I feel it pretty heavily this time of year. The season of giving. I love giving gifts. I love surprises. I love it all. But my wallet isn’t as big as my heart. At least not in this stage of my life. There are so many incredible people in my life. I want to give them so much. I want to show them my gratitude and my love for them. But I have nothing to offer. I’m not enough.
See how easy the lie is to swallow? It goes down smooth and seamlessly; undetected.

Something about motherhood has intensified the story of Jesus’ birth for me. Maybe it’s because of how I got here. I’ve felt the judging glares burn red on the back of my neck after I pass. I’ve heard the whispers and felt the cold abandonment of those who used to be so close.
I was pregnant before marriage in a religious community. I can hardly imagine how Mary felt back then. I can hear the lies in her head, “Nobody is going to believe me. I’m just another girl. How can I be enough? I have nothing to offer.”

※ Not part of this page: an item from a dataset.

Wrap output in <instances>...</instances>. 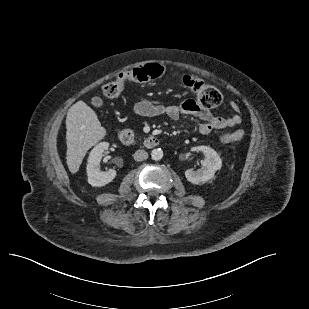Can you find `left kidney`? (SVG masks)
Returning a JSON list of instances; mask_svg holds the SVG:
<instances>
[{"label": "left kidney", "instance_id": "5707ae66", "mask_svg": "<svg viewBox=\"0 0 309 309\" xmlns=\"http://www.w3.org/2000/svg\"><path fill=\"white\" fill-rule=\"evenodd\" d=\"M192 151L202 152L205 159L201 162L202 169L193 171L188 169L185 171L187 180L193 184H203L214 178V174L222 167V160L217 152L209 146H197L191 149Z\"/></svg>", "mask_w": 309, "mask_h": 309}]
</instances>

I can see her in the early months of motherhood, still healing. Still in a haze from the impact of it all. Doubting herself. “Why would God choose me? How can I possibly be enough? I have nothing to offer.”

Then, I hear Gods voice. True. Strong. Pure.
“I didn’t make a mistake. I chose you because of who you are in Me. You are enough. Others may not understand what I’ve called you for. They may not believe what I’ve told you, but you are who I have chosen.”

When she was isolated. When she was poor, with nothing but a stable over her head, God chose her to mother the Immanuel. She would rock the savior to sleep, late in the night. She would hold his little hands and help him learn to walk on his own. She would feed him, bathe him and raise Him who would save us all. Oh, the weight and importance of it.

The message God sends us all in the story of Christ’s birth is profound.

“I came as a nobody to save everybody.”

You don’t have to have money or power. You don’t have to be perfect or even ready. I even hear a message to mothers. That our job is important. We are raising children who can grow to change the world. We are enough and have plenty to offer. 

Merry Christmas, my friends. I pray that this one hits home. That the message of Christ’s birth is made new in your heart. Be well. You’re enough.